I've already said it somewhere up there but I don't like the distinction between agnosticism and atheism at all. I bet it has been invented by believers and if that's true, then I must applaud them for this important strategic victory on the rhetoric battlefield.
The problem with these two terms is that you're damned if you do and damned if you don't (pun intended).
Point is,I think that the folk definition of atheism is restricted to atheism type 2) of Vexx' post, if not worse. A kind of anti-religion in the truest sense of the word, a stance not supported by reason but believed from the bottom of the heart. Because otherwise, so people would argue, you're not really an atheist but an agnosticist.
On the other hand, agnosticism sounds more like being totally unsure about one's own position which can thus not really be taken serious.
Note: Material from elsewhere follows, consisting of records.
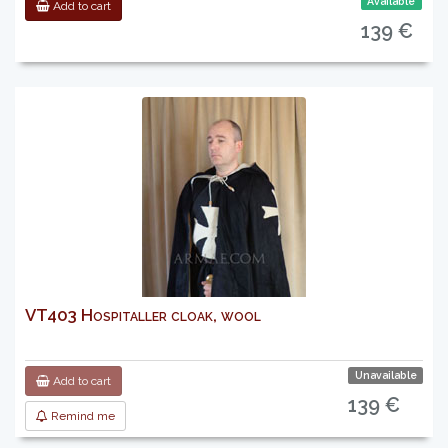
Available
Add to cart
139 €
VT403 Hospitaller cloak, wool
Unavailable
Add to cart
139 €
Remind me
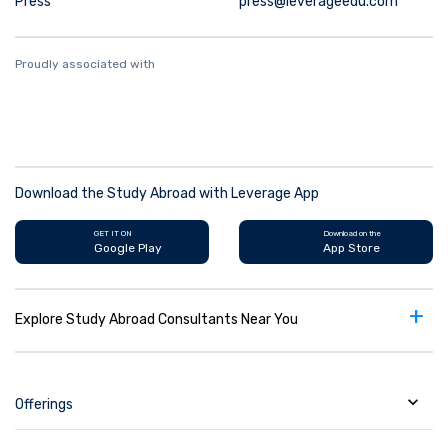
Press
press@leverageedu.com
Proudly associated with
Download the Study Abroad with Leverage App
GET IT ON
Download on the
Google Play
App Store
+
Explore Study Abroad Consultants Near You
Offerings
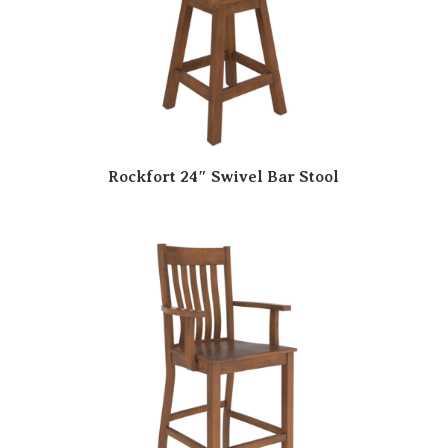
Rockfort 24″ Swivel Bar Stool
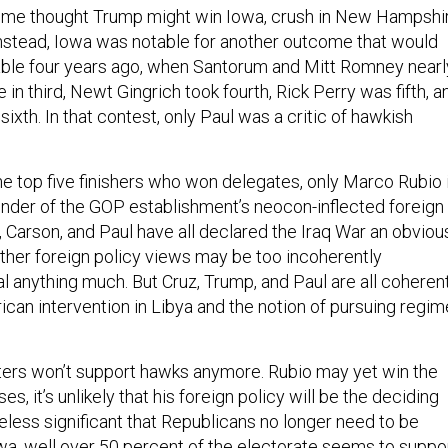
some thought Trump might win Iowa, crush in New Hampshir
 Instead, Iowa was notable for another outcome that would
able four years ago, when Santorum and Mitt Romney nearl
 in third, Newt Gingrich took fourth, Rick Perry was fifth, a
xth. In that contest, only Paul was a critic of hawkish
he top five finishers who won delegates, only Marco Rubio 
fender of the GOP establishment’s neocon-inflected foreign
, Carson, and Paul have all declared the Iraq War an obviou
other foreign policy views may be too incoherently
l anything much. But Cruz, Trump, and Paul are all coheren
rican intervention in Libya and the notion of pursuing regim
voters won’t support hawks anymore. Rubio may yet win the
ses, it’s unlikely that his foreign policy will be the deciding
theless significant that Republicans no longer need to be
owa, well over 50 percent of the electorate seems to suppo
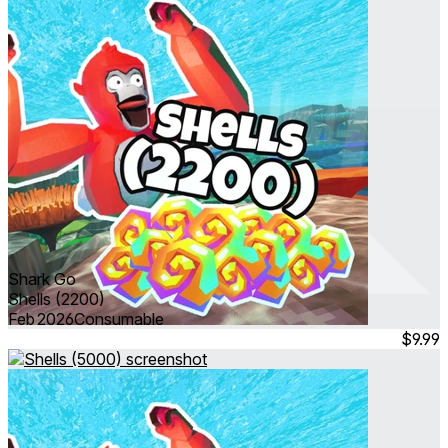
Shark Go
Shells (2200)
Feb 2026
Consumable
$9.99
Because otherwise, so people would argue now, you're not really an agnosticist but an atheist.
The agnosticism/atheism distinction is the root of the dilemma and creates more smoke than removing it. This is why I deleted agnosticism from my active vocabulary. (It was never part of it actually.)
I have no problems being called an atheist as in 1). But way too often I have to stress the fact that my "belief" in atheism is in no way a belief in the religious sense. Is doesn't go as deep as that. I also can't prove that it is right. What can we prove anyway? But that does not mean that I'm somehow sitting on the fence.
If for example a boxing world champion is boxing a 10 years old kid, I have for many reasons a rather strong "belief" that the world champion will win. But the belief is not absolute. It doesn't mean that my world would shatter if he doesn't win. Maybe he gets a heart attack from too much doping right after the fight starts. This strong "belief" does not influence my ethical values, nor do I think that it's important enough to build incense-filled stone buildings around it. That is my atheism.